Monday, 3 October 2011

The Stupid Party

"Up and coming" MPs fawned over by the Today programme, but of whom no normal person had ever heard, were bleating on about "a free trade area", with at least one even claiming that there was no talk of ever-closer union at the time of accession in 1973 or the referendum in 1975!

Yes, I know that they are my vintage, born in the 1970s, unable to remember these things and in many cases, like mine, not on this earth at the time. But that is not an excuse. Were they playing to the gallery?
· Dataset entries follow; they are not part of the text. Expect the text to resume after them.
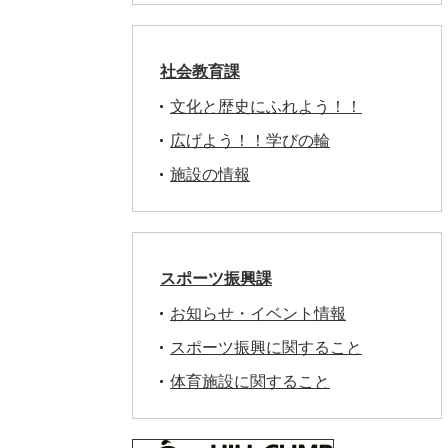
社会教育課
文化と歴史にふれよう！！
広げよう！！学びの輪
施設の情報
スポーツ振興課
お知らせ・イベント情報
スポーツ振興に関すること
体育施設に関すること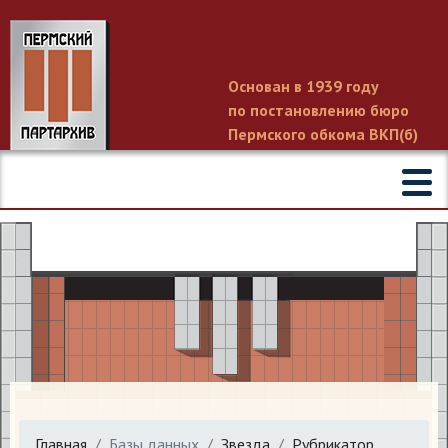
Основан в 1939 году
по постановлению бюро
Пермского обкома ВКП(б)
Главная
Базы данных
Звезда
Рубрикатор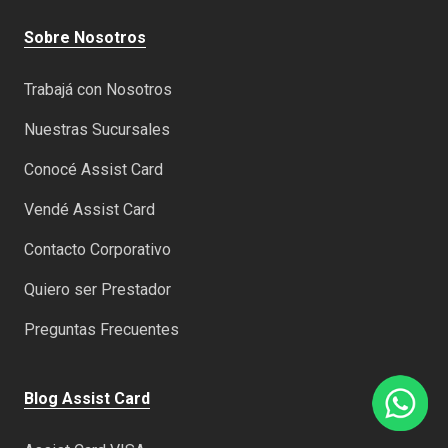
Sobre Nosotros
Trabajá con Nosotros
Nuestras Sucursales
Conocé Assist Card
Vendé Assist Card
Contacto Corporativo
Quiero ser Prestador
Preguntas Frecuentes
Blog Assist Card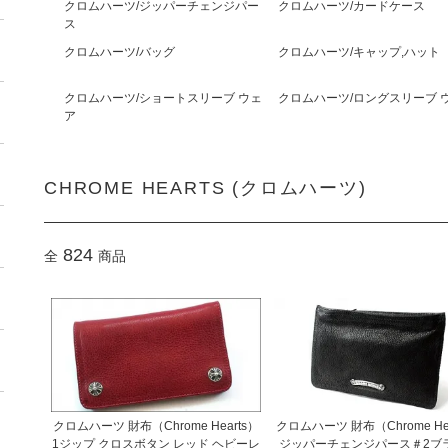
クロムハーツ/ジッパーチェンジパー
クロムハーツ/カードケース
ス
クロムハーツ/バッグ
クロムハーツ/キャップ,ハット
クロムハーツ/ショートスリーブ ウェ
クロムハーツ/ロングスリーブ 
ア
CHROME HEARTS (クロムハーツ)
824
全
商品
クロムハーツ 財布（Chrome Hearts）
クロムハーツ 財布（Chrome Hea
1ジップ クロスボタン レッド ヘビーレ
ジッパーチェンジパース＃2ブ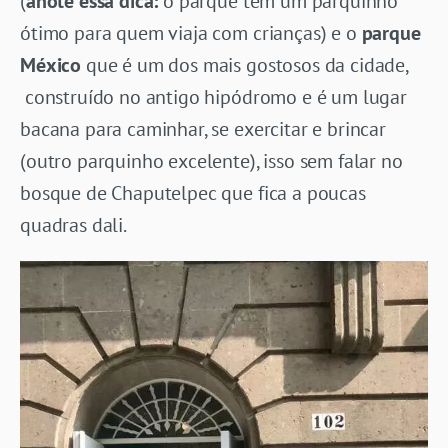
(
anote essa dica:
o parque tem um parquinho
ótimo para quem viaja com crianças) e o
parque
México
que é um dos mais gostosos da cidade,
construído no antigo hipódromo e é um lugar
bacana para caminhar, se exercitar e brincar
(outro parquinho excelente), isso sem falar no
bosque de Chaputelpec que fica a poucas
quadras dali.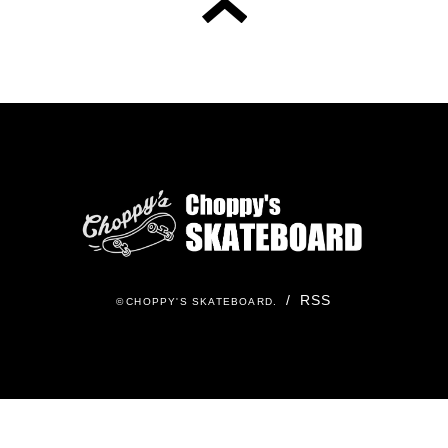
/
RSS
©
CHOPPY'S SKATEBOARD
.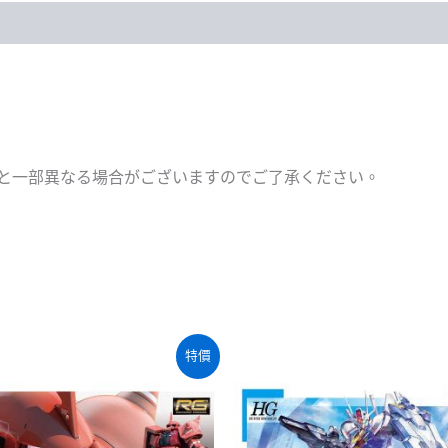
模
式
&
月
台
模
式
數
と一部異なる場合がございますのでご了承ください。
量
特價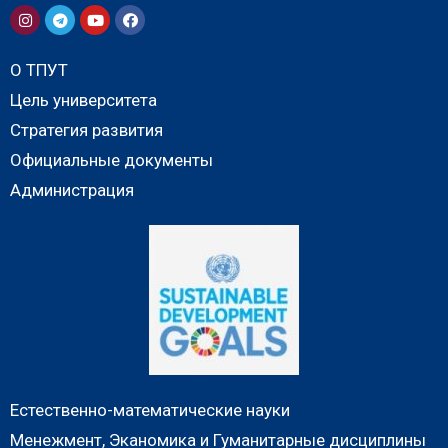
О ТПУТ
Цель университета
Стратегия развития
Официальные документы
Администрация
Естественно-математические науки
Менежмент, Эканомика и Гуманитарные дисциплины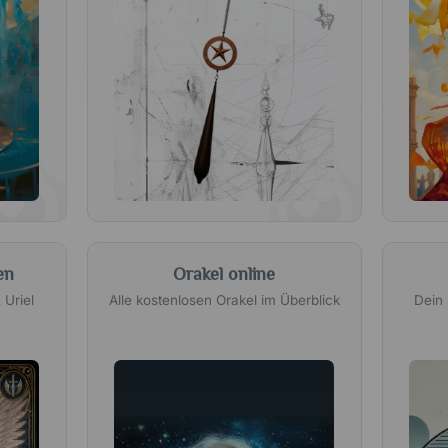
en
Orakel online
 Uriel
Alle kostenlosen Orakel im Überblick
Dein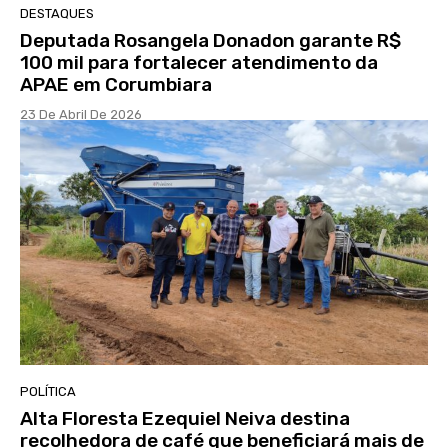
DESTAQUES
Deputada Rosangela Donadon garante R$
100 mil para fortalecer atendimento da
APAE em Corumbiara
23 De Abril De 2026
POLÍTICA
Alta Floresta Ezequiel Neiva destina
recolhedora de café que beneficiará mais de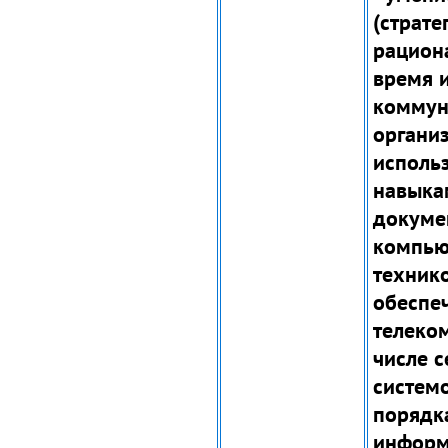
(страте
рацион
время и
коммун
организ
исполь
навыка
докумен
компью
техник
обеспе
телеко
числе с
системо
порядк
информ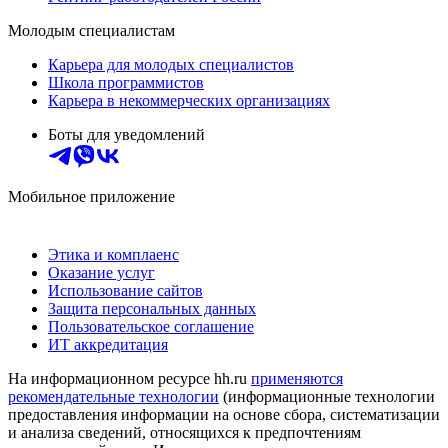
Молодым специалистам
Карьера для молодых специалистов
Школа программистов
Карьера в некоммерческих организациях
Боты для уведомлений
Мобильное приложение
Этика и комплаенс
Оказание услуг
Использование сайтов
Защита персональных данных
Пользовательское соглашение
ИТ аккредитация
На информационном ресурсе hh.ru
применяются
рекомендательные технологии
(информационные технологии
предоставления информации на основе сбора, систематизации
и анализа сведений, относящихся к предпочтениям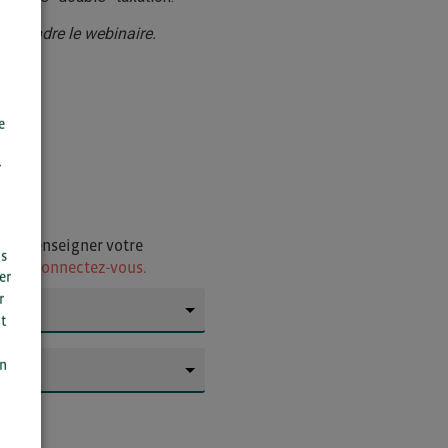
rejoindre le webinaire.
e
r
i de renseigner votre
us
ur
ou connectez-vous.
er
r
t
▼
n
on
▼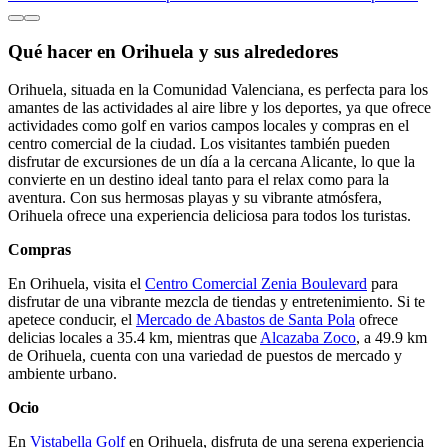
Qué hacer en Orihuela y sus alrededores
Orihuela, situada en la Comunidad Valenciana, es perfecta para los
amantes de las actividades al aire libre y los deportes, ya que ofrece
actividades como golf en varios campos locales y compras en el
centro comercial de la ciudad. Los visitantes también pueden
disfrutar de excursiones de un día a la cercana Alicante, lo que la
convierte en un destino ideal tanto para el relax como para la
aventura. Con sus hermosas playas y su vibrante atmósfera,
Orihuela ofrece una experiencia deliciosa para todos los turistas.
Compras
En Orihuela, visita el
Centro Comercial Zenia Boulevard
para
disfrutar de una vibrante mezcla de tiendas y entretenimiento. Si te
apetece conducir, el
Mercado de Abastos de Santa Pola
ofrece
delicias locales a 35.4 km, mientras que
Alcazaba Zoco
, a 49.9 km
de Orihuela, cuenta con una variedad de puestos de mercado y
ambiente urbano.
Ocio
En
Vistabella Golf
en Orihuela, disfruta de una serena experiencia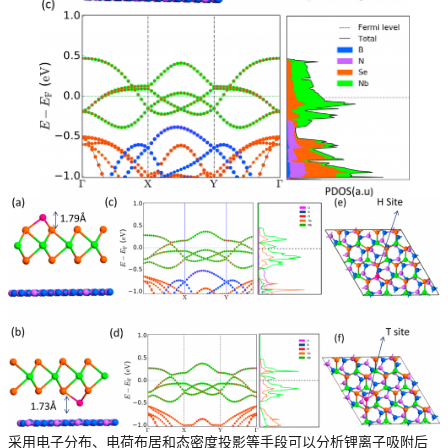
采用电子分布、电荷布居和态密度投影等手段可以分析锂离子吸附后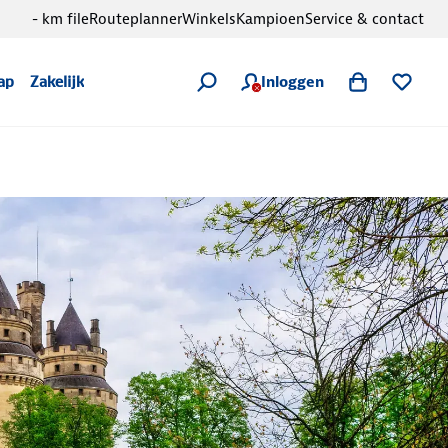
- km file
Routeplanner
Winkels
Kampioen
Service & contact
Inloggen
ap
Zakelijk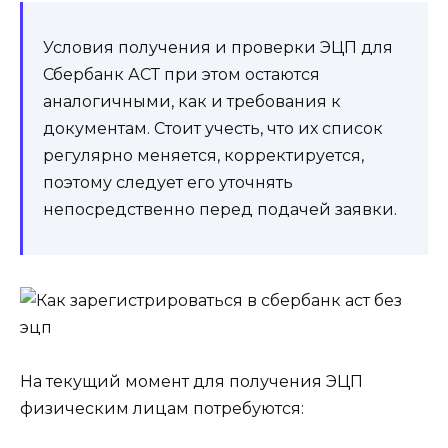
Условия получения и проверки ЭЦП для
Сбербанк АСТ при этом остаются
аналогичными, как и требования к
документам. Стоит учесть, что их список
регулярно меняется, корректируется,
поэтому следует его уточнять
непосредственно перед подачей заявки.
На текущий момент для получения ЭЦП
физическим лицам потребуются: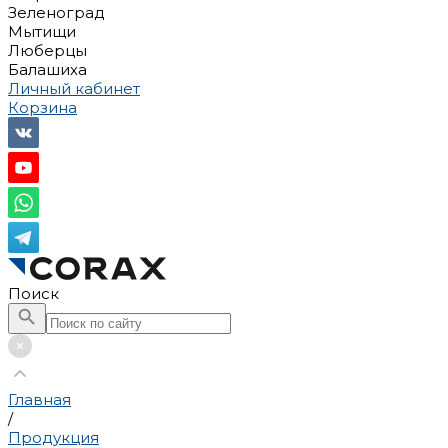
Зеленоград
Мытищи
Люберцы
Балашиха
Личный кабинет
Корзина
Поиск
Главная
/
Продукция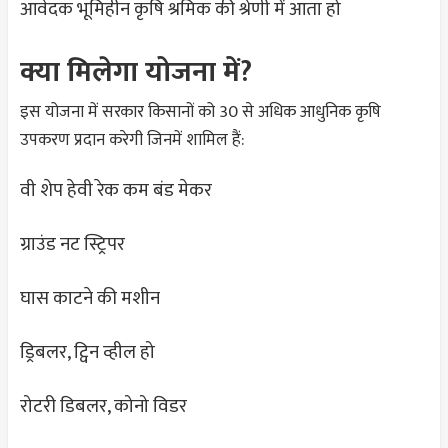
आवेदक भूमिहीन कृषि श्रमिक की श्रेणी में आता हो
क्या मिलेगा योजना में?
इस योजना में सरकार किसानों को 30 से अधिक आधुनिक कृषि
उपकरण प्रदान करेगी जिनमें शामिल हैं:
वी शेप हेवी रेक कम बंड मेकर
ग्राउंड नट स्ट्रिपर
घास काटने की मशीन
ड्रिबलर, ट्विन व्हील हो
रोटरी डिबलर, कोनो विडर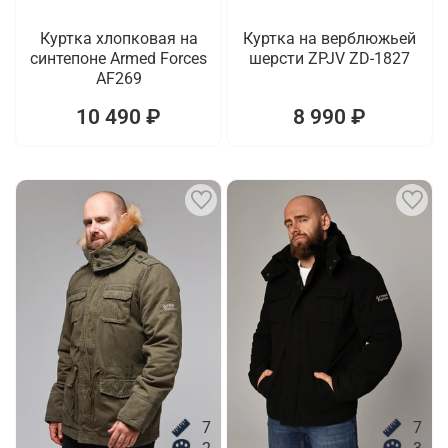
Куртка хлопковая на
Куртка на верблюжьей
синтепоне Armed Forces
шерсти ZPJV ZD-1827
AF269
10 490 ₽
8 990 ₽
7
7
Or are they really that ignorant?

And when is the BBC going to give one moment of coverage to those, now as ever far more numerous than any discernible Eurosceptical presence on the opposite benches, who maintain the tradition of Hugh Gaitskell, Douglas Jay, Peter Shore, David Stoddart, Bryan Gould, and at least on this issue Tony Benn, Michael Foot, Barbara Castle and Judith Hart?

You know, the people who were saying as long ago as the 1950s that the whole thing was not merely a free trade area (which, to be fair, its proponents never, ever said that it was) and was based on the principle of ever-closer union, as set out in the first line of the Preamble to the Treaty of Rome?

The establishment of the supremacy of EU over British law in Heath's European Communities Act, approved by the 1975 referendum, is a textbook definition of a federal state, precisely as the figures listed above pointed out both during its parliamentary progress and during the referendum campaign.

Or is it just easier to laugh at stupid Tories?